Nel pomeriggio del sabato 1° luglio sono invece andata alla base di Rivolto perché lì -dove sono stanziate le Frecce tricolori- da anni un gruppo di tenaci pacifisti il primo sabato di ogni mese fa una manifestazione contro la base. Sono così venuta a conoscenza che esiste anche un comitato di genitori che denunciano attacchi continui di panico dei bambini piccoli al rumore tremendo degli aerei che sorvolano -quando, ogni giorno, si addestrano- le case, dieci metri sopra i tetti, pericolosamente; altre persone lamentano disturbi dell'udito: tali "inconvenienti" non sono portati a conoscenza della vasta opinione e anche le amministrazioni locali sono intimidite dal "prestigio" delle Frecce. Sarà il caso di fare intervenire scienziati medici, fisici, ambientalisti (i vigneti al cherosene!) per dare risposte precise e dire che una nazione che si occupa più del prestigio acrobatico di una pattuglia che della salute dei bambini ha poco da "essere orgogliosa". Ci ha raggiunto anche un compagno dirigente locale dei Ds, venuto a dirci che anche lui è orgoglioso, che tutto il mondo ci invidia le Frecce, che quando va all'estero tutti gli domandano delle Frecce e gli magnificano tale gloria italiana: a me non è mai capitato. Comunque a chi mi racconta tali storie dico che ho un altro concetto di patria e sarei più contenta di poter dire che l'Italia ha il più alto tasso di spese per la ricerca e il più basso di spese militari, un ottimo sistema scolastico pubblico, un altrettanto buon sistema sanitario, la migliore legge sulle migrazioni ecc. ecc.
* * *
Mentre ero a Rivolto davanti alla base uno dei manifestanti mi si è avvicinato e mi ha detto: «Non farete mica cadere il governo sull'Afganistan?», domanda che mi viene regolarmente fatta da cittadini e cittadine semplici, non di partito, non di organizzazione, ma interessati alla politica.
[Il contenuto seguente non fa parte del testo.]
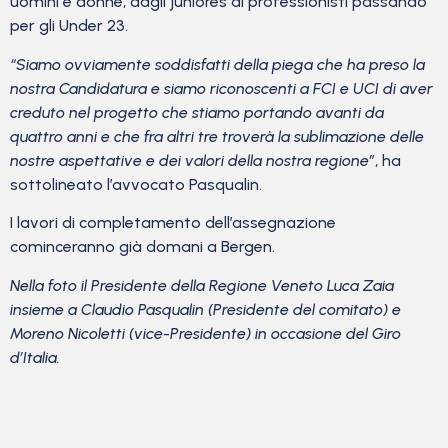
uomini e donne, dagli juniores ai professionisti passando
per gli Under 23.
“Siamo ovviamente soddisfatti della piega che ha preso la
nostra Candidatura e siamo riconoscenti a FCI e UCI di aver
creduto nel progetto che stiamo portando avanti da
quattro anni e che fra altri tre troverà la sublimazione delle
nostre aspettative e dei valori della nostra regione”
, ha
sottolineato l’avvocato Pasqualin.
I lavori di completamento dell’assegnazione
cominceranno già domani a Bergen.
Nella foto il Presidente della Regione Veneto Luca Zaia
insieme a Claudio Pasqualin (Presidente del comitato) e
Moreno Nicoletti (vice-Presidente) in occasione del Giro
d’Italia.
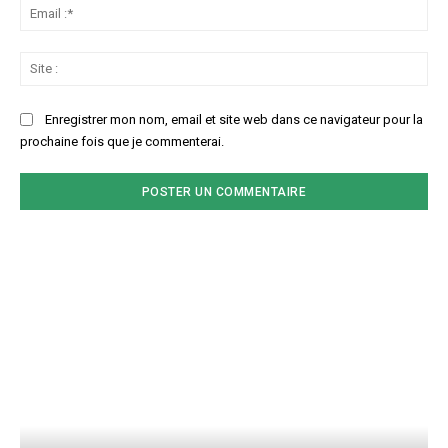
Ema
:*
Sit
:
Enregistrer mon nom, email et site web dans ce navigateur pour la
prochaine fois que je commenterai.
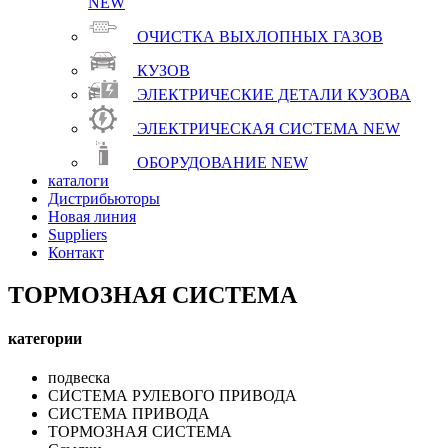
NEW
ОЧИСТКА ВЫХЛОПНЫХ ГАЗОВ
КУЗОВ
ЭЛЕКТРИЧЕСКИЕ ДЕТАЛИ КУЗОВА
ЭЛЕКТРИЧЕСКАЯ СИСТЕМА
NEW
ОБОРУДОВАНИЕ
NEW
каталоги
Дистрибьюторы
Новая линия
Suppliers
Контакт
ТОРМОЗНАЯ СИСТЕМА
категории
подвеска
СИСТЕМА РУЛЕВОГО ПРИВОДА
СИСТЕМА ПРИВОДА
ТОРМОЗНАЯ СИСТЕМА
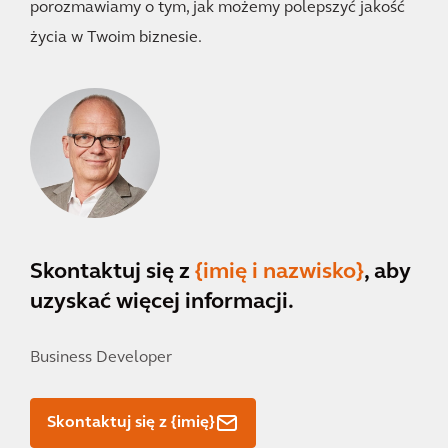
porozmawiamy o tym, jak możemy polepszyć jakość
życia w Twoim biznesie.
Skontaktuj się z
{imię i nazwisko}
, aby
uzyskać więcej informacji.
Business Developer
Skontaktuj się z {imię}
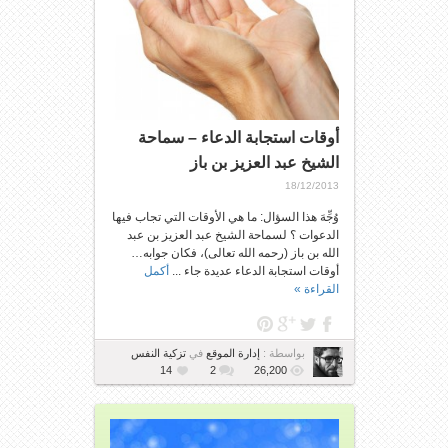
أوقات استجابة الدعاء – سماحة
الشيخ عبد العزيز بن باز
18/12/2013
وُجِّهَ هذا السؤال: ما هي الأوقات التي تجاب فيها
الدعوات ؟ لسماحة الشيخ عبد العزيز بن عبد
الله بن باز (رحمه الله تعالى)، فكان جوابه…
أوقات استجابة الدعاء عديدة جاء ...
أكمل
القراءة »
بواسطة :
إدارة الموقع
في
تزكية النفس
14
2
26,200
La paura che la sinistra produca un danno irreparabile al governo è molto forte, non siamo ancora abbastanza attendibili, sembra. Rassicuro, anche se tutto ciò mi dà una forte angoscia. Ho molto riflettuto sulla posizione che ho preso e -allo stato delle conoscenze che ho- confermo che avere ottenuto da un governo, partito accettando lo scambio richiesto dagli USA (venite via dall'Iraq, ma aumentate in Afganistan) che invece non vi sia né un soldato né un'arma in più; che alcune centinaia di soldati vengano passati al civile; che il contingente italiano resti posizionato dove è (a Kabul e ad Herat) e quindi non sia impiegato nella campagna al sud; che una commissione di monitoraggio sia varata per tenere sotto controllo la situazione mi sembra andare nella direzione giusta. Tutto questo è stato ottenuto con grandi difficoltà, perché nell'Unione prevale la posizione militare e i pacifisti sono in minoranza, sicché a tutto questo si è arrivati solo perché i nostri capigruppo sono stati capaci di far valere il metodo del consenso e non la votazione a maggioranza: credo possiamo dire che si è impedita una escalation, inizia un modestissimo avvio di inversione di tendenza e si sono poste le basi per procedere in quel senso. È ugualmente una conclusione amara, ma l'obiezione di coscienza lascia libero il governo di trovare altre forze per fare la maggioranza, come si è subito capito dalle espressioni di grande rispetto e ammirazione verso gli obiettori di D'Alema, il quale vede con favore che il suo sempre presente progetto di mutare alleanze e procedere verso la Grande coalizione, non viene meno.